**Activity**
Work through the records that follow and return each line containing the word "para".

========

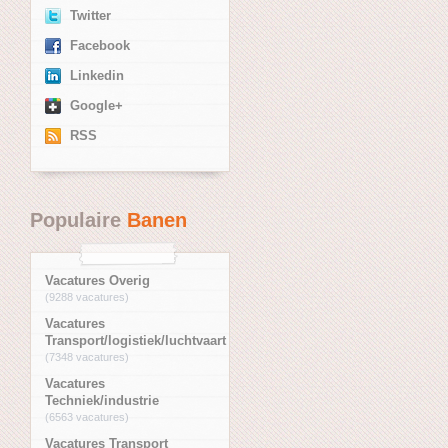
Twitter
Facebook
Linkedin
Google+
RSS
Populaire
Banen
Vacatures Overig
(9288 vacatures)
Vacatures
Transport/logistiek/luchtvaart
(7348 vacatures)
Vacatures
Techniek/industrie
(6563 vacatures)
Vacatures Transport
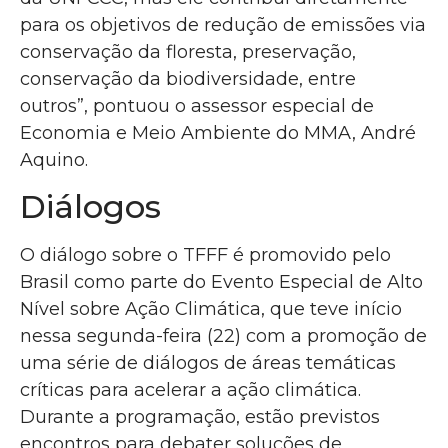
para os objetivos de redução de emissões via
conservação da floresta, preservação,
conservação da biodiversidade, entre
outros”, pontuou o assessor especial de
Economia e Meio Ambiente do MMA, André
Aquino.
Diálogos
O diálogo sobre o TFFF é promovido pelo
Brasil como parte do Evento Especial de Alto
Nível sobre Ação Climática, que teve início
nessa segunda-feira (22) com a promoção de
uma série de diálogos de áreas temáticas
críticas para acelerar a ação climática.
Durante a programação, estão previstos
encontros para debater soluções de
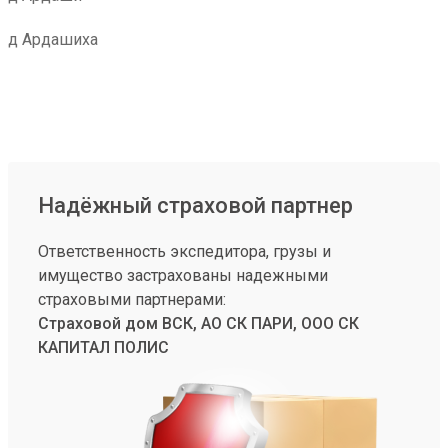
д Ардашиха
Надёжный страховой партнер
Ответственность экспедитора, грузы и
имущество застрахованы надежными
страховыми партнерами:
Страховой дом ВСК, АО СК ПАРИ, ООО СК
КАПИТАЛ ПОЛИС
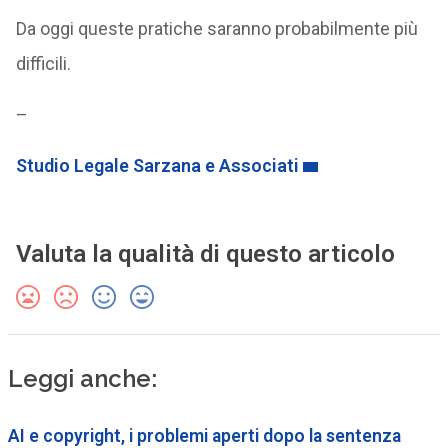
Da oggi queste pratiche saranno probabilmente più
difficili.
–
Studio Legale Sarzana e Associati
Valuta la qualità di questo articolo
Leggi anche:
AI e copyright, i problemi aperti dopo la sentenza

========

**Your solution**
para os objetivos de redução de emissões via
críticas para acelerar a ação climática.
encontros para debater soluções de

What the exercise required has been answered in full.